HC: Such a funny question. I think it says a lot about you, Jackson, that you read that part of the poem and thought of it as an ars poetica. But yes, this is how I think about my work 95% of the time. And then 5% of the time I’m like, holy shit, poetry is so important—when I think about what has affected me in my life and what has been powerful to me in my life it’s been books, and that’s what I’m doing now, I’m doing the most powerful thing, oh my God. And then I’m like, oh, don’t think about that. My ambition has to be a secret to myself, because ambition kills playfulness. I feel really free and happy when I think that the work I’m doing affects no one and is useless.

JH: It is, in the end, a poem about making something and then not recognizing it. Which certainly feels like it could apply to poems as well.

HC: Yeah, it becomes its own thing, even though it came out of you. It becomes unrecognizable to you and foreign to you and frightening to you. And I do think that that’s also very much my experience writing, when it goes well. 

JH: I think, often, we write poems that are mysterious to us. Either we’re not sure why we wrote them, or we’re not sure what they mean. Are there any poems in the book that are still mysterious to you?
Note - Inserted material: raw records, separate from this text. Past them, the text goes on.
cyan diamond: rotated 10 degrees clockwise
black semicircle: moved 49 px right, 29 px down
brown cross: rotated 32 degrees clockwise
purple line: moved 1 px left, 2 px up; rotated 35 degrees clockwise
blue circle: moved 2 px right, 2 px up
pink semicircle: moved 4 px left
HC: When I was putting together the poems, I think the guiding principle I used was to throw out poems that are no longer mysterious to me. Every poem in the book that has remained still has some element of mystery to me. Not only are individual poems still kind of like mysterious to me, putting together the whole book made them all more mysterious because I was like, I didn’t know I thought about time so much, what’s that about? 

JH: Any last thoughts? Any predictions for the coming year?

HC: I predict bees will make a comeback, but not in a way we like.